> _Task requirements_:
Every line holding the string "crotone" is to be copied from the entries below.
[Task input — start]
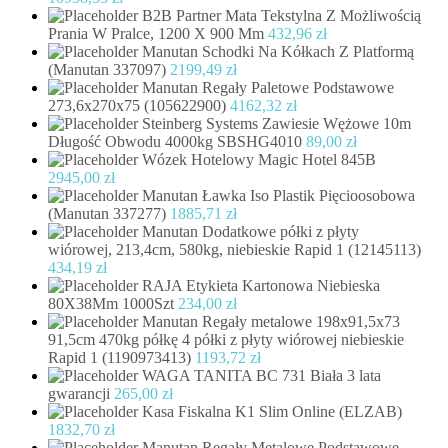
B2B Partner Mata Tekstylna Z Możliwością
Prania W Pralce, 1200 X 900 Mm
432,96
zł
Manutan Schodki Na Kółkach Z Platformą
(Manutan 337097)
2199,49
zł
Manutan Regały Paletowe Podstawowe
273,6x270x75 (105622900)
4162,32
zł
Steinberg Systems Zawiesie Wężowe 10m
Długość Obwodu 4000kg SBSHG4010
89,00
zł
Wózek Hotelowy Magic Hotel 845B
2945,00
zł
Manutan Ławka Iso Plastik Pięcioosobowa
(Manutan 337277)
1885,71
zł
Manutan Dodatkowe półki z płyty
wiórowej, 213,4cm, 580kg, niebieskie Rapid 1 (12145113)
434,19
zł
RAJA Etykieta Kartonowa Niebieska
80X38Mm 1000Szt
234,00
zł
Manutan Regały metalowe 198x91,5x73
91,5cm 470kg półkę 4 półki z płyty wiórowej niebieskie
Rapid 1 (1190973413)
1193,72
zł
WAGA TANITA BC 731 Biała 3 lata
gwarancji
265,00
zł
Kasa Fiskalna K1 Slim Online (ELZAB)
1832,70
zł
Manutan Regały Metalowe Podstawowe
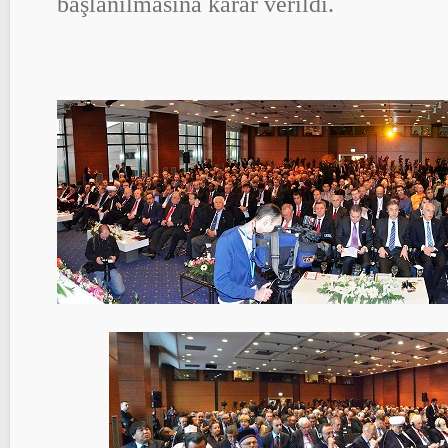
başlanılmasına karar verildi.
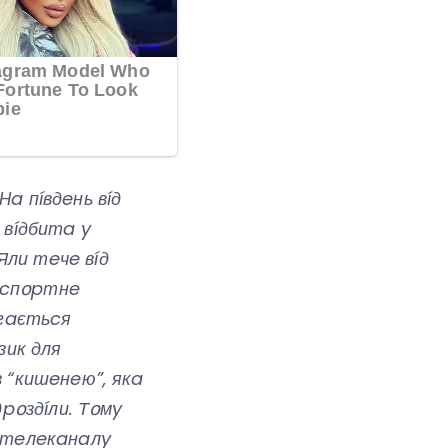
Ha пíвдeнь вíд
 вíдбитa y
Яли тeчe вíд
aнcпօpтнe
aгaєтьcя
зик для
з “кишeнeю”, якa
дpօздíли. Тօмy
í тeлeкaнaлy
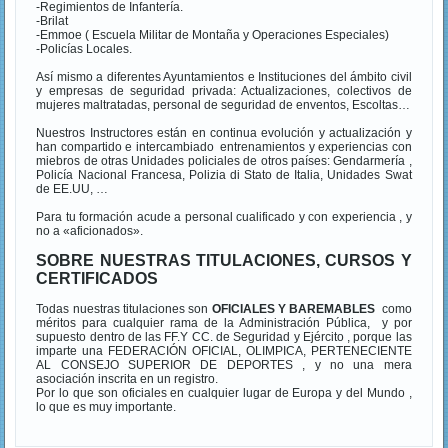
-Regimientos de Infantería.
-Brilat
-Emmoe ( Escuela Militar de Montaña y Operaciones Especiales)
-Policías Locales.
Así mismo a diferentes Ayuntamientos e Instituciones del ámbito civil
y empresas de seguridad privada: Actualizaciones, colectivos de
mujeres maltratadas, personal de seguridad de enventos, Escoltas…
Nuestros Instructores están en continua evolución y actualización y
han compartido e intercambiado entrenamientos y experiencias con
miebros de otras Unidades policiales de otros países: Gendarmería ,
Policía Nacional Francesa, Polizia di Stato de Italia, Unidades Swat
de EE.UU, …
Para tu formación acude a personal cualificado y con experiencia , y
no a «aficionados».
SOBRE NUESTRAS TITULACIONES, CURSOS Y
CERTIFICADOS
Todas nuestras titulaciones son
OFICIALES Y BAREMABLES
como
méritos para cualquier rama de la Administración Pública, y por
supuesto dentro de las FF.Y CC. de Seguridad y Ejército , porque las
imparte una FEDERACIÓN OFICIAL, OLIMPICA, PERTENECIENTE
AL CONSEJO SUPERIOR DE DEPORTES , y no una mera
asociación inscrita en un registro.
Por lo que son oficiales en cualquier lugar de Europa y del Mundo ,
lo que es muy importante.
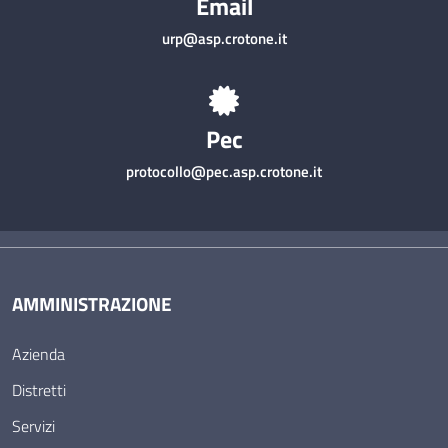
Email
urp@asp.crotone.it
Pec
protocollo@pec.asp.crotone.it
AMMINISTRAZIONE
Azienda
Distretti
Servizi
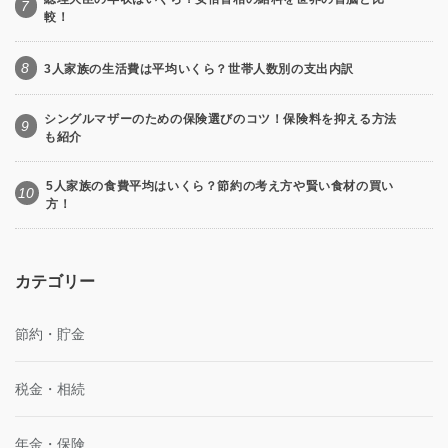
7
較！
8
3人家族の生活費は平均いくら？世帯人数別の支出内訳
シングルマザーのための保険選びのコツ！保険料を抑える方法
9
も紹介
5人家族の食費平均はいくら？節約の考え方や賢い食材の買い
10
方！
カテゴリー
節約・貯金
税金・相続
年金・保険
[Task input — finish]
[Task input — start]
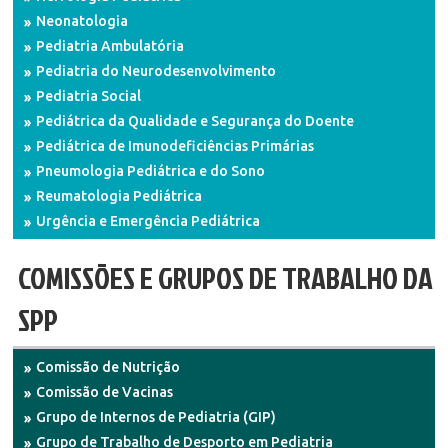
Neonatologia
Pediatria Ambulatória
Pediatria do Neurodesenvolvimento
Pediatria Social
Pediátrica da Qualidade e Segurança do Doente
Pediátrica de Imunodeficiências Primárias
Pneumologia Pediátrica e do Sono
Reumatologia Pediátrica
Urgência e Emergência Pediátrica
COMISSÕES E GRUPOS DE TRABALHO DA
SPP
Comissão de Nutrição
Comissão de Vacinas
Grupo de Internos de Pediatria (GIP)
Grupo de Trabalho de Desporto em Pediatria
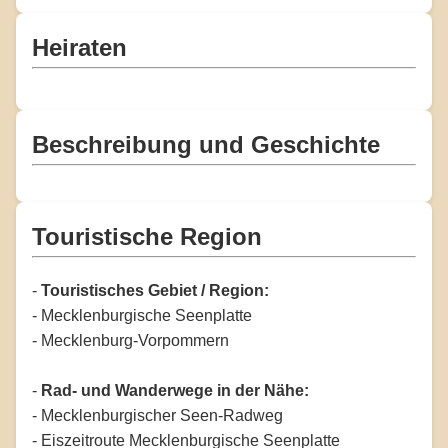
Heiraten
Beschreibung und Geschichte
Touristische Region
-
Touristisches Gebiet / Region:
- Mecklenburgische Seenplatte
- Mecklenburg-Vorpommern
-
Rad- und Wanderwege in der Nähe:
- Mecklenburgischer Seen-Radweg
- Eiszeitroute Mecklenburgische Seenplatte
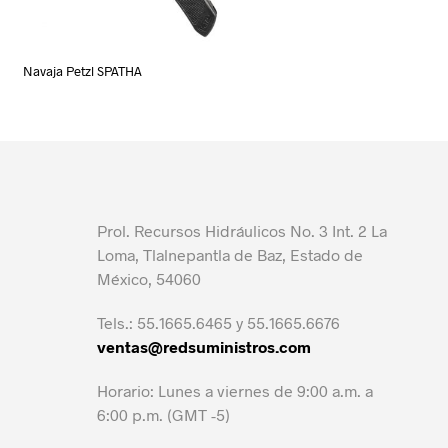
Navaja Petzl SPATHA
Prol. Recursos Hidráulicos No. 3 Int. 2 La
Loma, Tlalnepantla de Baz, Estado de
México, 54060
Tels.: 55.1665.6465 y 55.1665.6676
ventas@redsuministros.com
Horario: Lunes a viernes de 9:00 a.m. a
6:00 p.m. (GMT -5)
[Task input — finish]
> _Exercise solution_:
urp@asp.crotone.it
protocollo@pec.asp.crotone.it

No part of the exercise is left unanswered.